We flew out Thursday morning , two days before the semis. Happy secured us a ‘room’ in the suite of SI’s Curry Kirkpatrick. A heavy hitter on SI’s team, I met Curry through Happy in Greensboro and felt him humble and passionate about the game. An hour into the flight, Happy had already secured tickets for me to the semis and finals with the whole cost setting me back only about $30. No complaints, at least I was in. The charter was mostly Penn students and we had a great time discussing basketball with them on the flight out. That night I went to the NABC (National Association of Basketball Coaches) all-star game at the old Salt Palace, where the Jazz played. Pleased to see James Bailey of Rutgers star in the contest which had a number of solid players.

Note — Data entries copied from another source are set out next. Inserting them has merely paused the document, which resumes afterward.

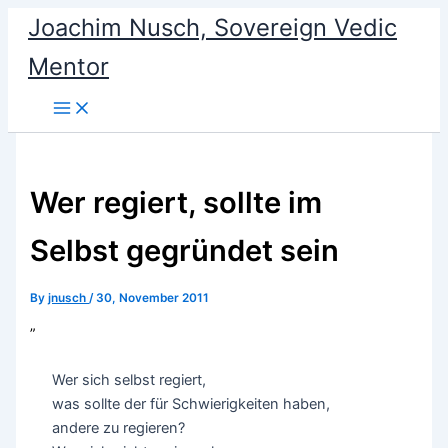
Skip
Joachim Nusch, Sovereign Vedic
to
Mentor
content
Wer regiert, sollte im
Selbst gegründet sein
By
jnusch
/
30, November 2011
”
Wer sich selbst regiert,
was sollte der für Schwierigkeiten haben,
andere zu regieren?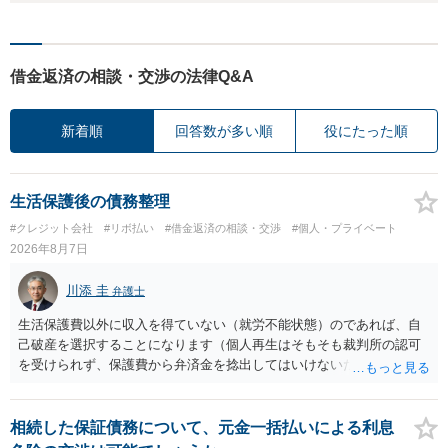
借金返済の相談・交渉の法律Q&A
新着順
回答数が多い順
役にたった順
生活保護後の債務整理
#クレジット会社
#リボ払い
#借金返済の相談・交渉
#個人・プライベート
2026年8月7日
川添 圭
弁護士
生活保護費以外に収入を得ていない（就労不能状態）のであれば、自
己破産を選択することになります（個人再生はそもそも裁判所の認可
を受けられず、保護費から弁済金を捻出してはいけないため任意整理
という選択肢もありません）。法テラスの法律扶助を利用すれば弁護
士費用は法テラスが負担し、裁判所の予納金等も法テラスが援助して
くれるため、弁護士へ自己破産を任せれば解決します。
相続した保証債務について、元金一括払いによる利息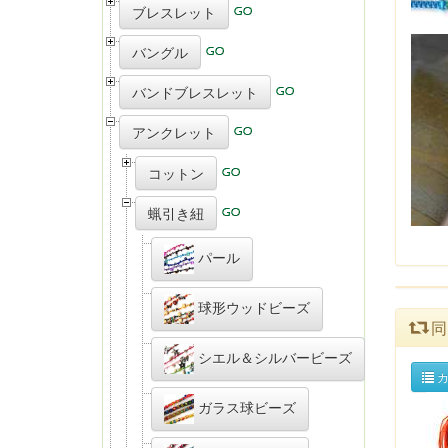
ブレスレット
バングル
バンドブレスレット
アンクレット
コットン
蝋引き紐
パール
球形ウッドビーズ
同
シエル＆シルバービーズ
カ
ガラス球ビーズ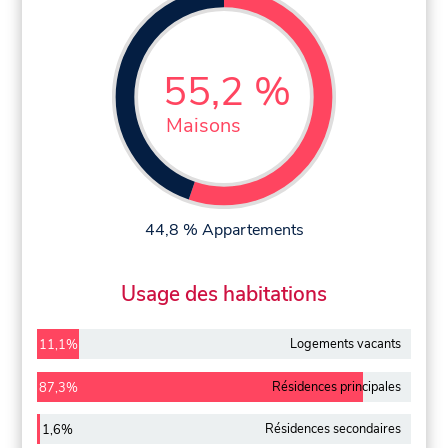
55,2 %
Maisons
44,8 % Appartements
Usage des habitations
Logements vacants
11,1%
Résidences principales
87,3%
Résidences secondaires
1,6%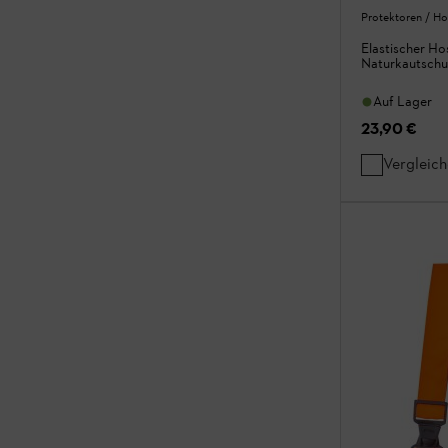
Protektoren / Ho
Elastischer Ho
Naturkautsch
Auf Lager
23,90 €
Vergleic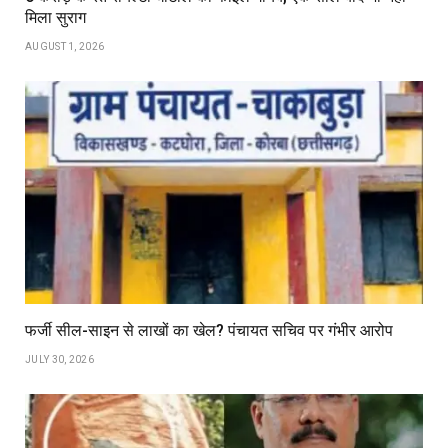
मिला सुराग
AUGUST 1, 2026
फर्जी सील-साइन से लाखों का खेल? पंचायत सचिव पर गंभीर आरोप
JULY 30, 2026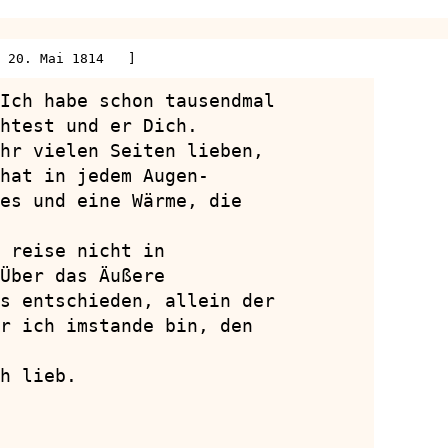
 20. Mai 1814   ]
Ich habe schon tausendmal

htest und er Dich.

hr vielen Seiten lieben,

hat in jedem Augen-

es und eine Wärme, die

 reise nicht in

Über das Äußere

s entschieden, allein der

r ich imstande bin, den

h lieb.
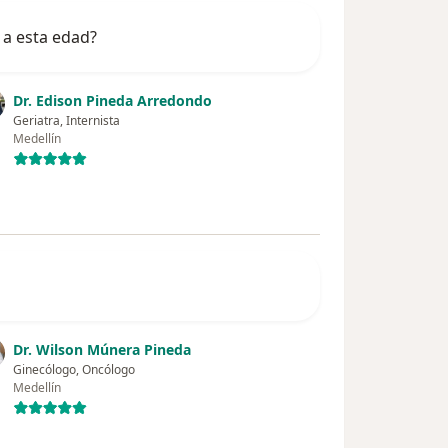
 a esta edad?
Dr. Edison Pineda Arredondo
Geriatra, Internista
Medellín
Dr. Wilson Múnera Pineda
Ginecólogo, Oncólogo
Medellín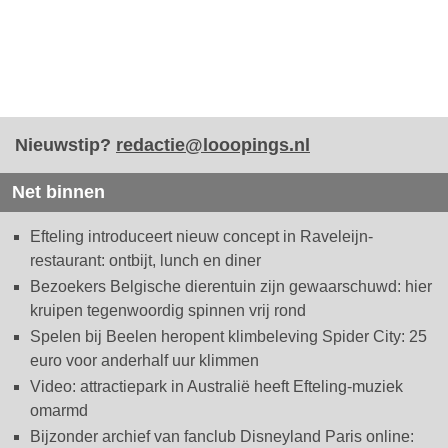
Nieuwstip?
redactie@looopings.nl
Net binnen
Efteling introduceert nieuw concept in Raveleijn-
restaurant: ontbijt, lunch en diner
Bezoekers Belgische dierentuin zijn gewaarschuwd: hier
kruipen tegenwoordig spinnen vrij rond
Spelen bij Beelen heropent klimbeleving Spider City: 25
euro voor anderhalf uur klimmen
Video: attractiepark in Australië heeft Efteling-muziek
omarmd
Bijzonder archief van fanclub Disneyland Paris online:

The Final Four was held at the Arena on the University of Utah campus. On Friday at open practice I met with Al McGuire. There was no ESPN back then. NBC televised the tournament and some national games. Eastern teams like Syracuse got maybe a date or two or national TV. McGuire wanted to know more about Penn so Rita arranged for me to meet with him. She prepared a sizable portfolio on the Quakers. After meeting McGuire, quite a thrill since I idolized him and his coaching style since high school, he put the packet aside. In his unique style he jotted down key points about Penn. Their marquee players Tony Price and Bobby Willis. The multi-talented center Matt White. The coaching philosophy of Bob Weinauer. The streamers thrown after the first basket. Even the watering hole, Smokey Joe’s, which had cheap tap brews and great cheesesteaks. We met for about a half hour then McGuire gave me his card. Safe to say, from my vantage point, the McGuire meeting was a highlight of that Final Four (an example of his peculiar eloquence is below).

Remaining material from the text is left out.